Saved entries

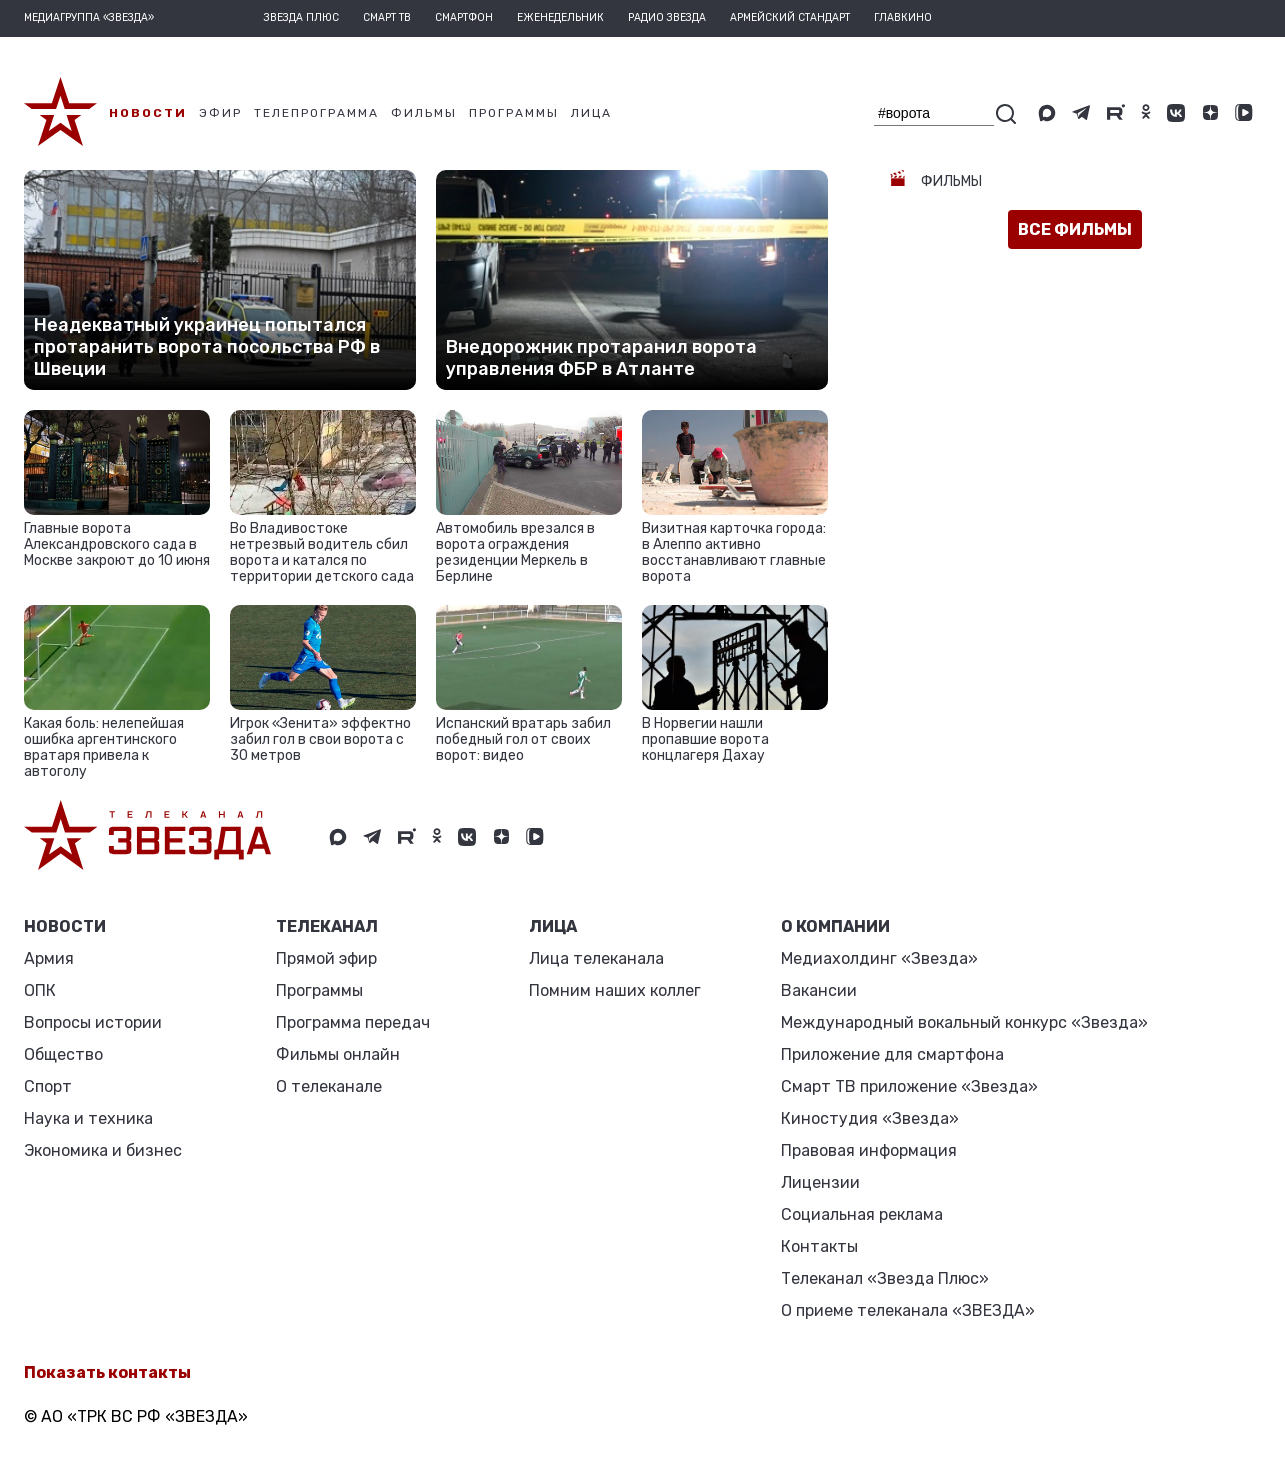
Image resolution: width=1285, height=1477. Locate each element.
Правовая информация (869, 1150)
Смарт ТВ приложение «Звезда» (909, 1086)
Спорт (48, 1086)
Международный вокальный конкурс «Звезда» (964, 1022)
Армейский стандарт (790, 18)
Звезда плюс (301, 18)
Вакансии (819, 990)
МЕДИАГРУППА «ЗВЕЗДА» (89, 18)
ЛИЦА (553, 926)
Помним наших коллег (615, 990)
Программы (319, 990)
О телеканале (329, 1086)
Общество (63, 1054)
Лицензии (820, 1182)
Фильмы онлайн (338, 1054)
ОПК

▸ BRIEF:
In the answer, please give only the lines from the line containing "Вакансии (819, 990)" through the final line of the data, copied exactly.

▸ RESULT:
Вакансии (819, 990)
МЕДИАГРУППА «ЗВЕЗДА» (89, 18)
ЛИЦА (553, 926)
Помним наших коллег (615, 990)
Программы (319, 990)
О телеканале (329, 1086)
Общество (63, 1054)
Лицензии (820, 1182)
Фильмы онлайн (338, 1054)
ОПК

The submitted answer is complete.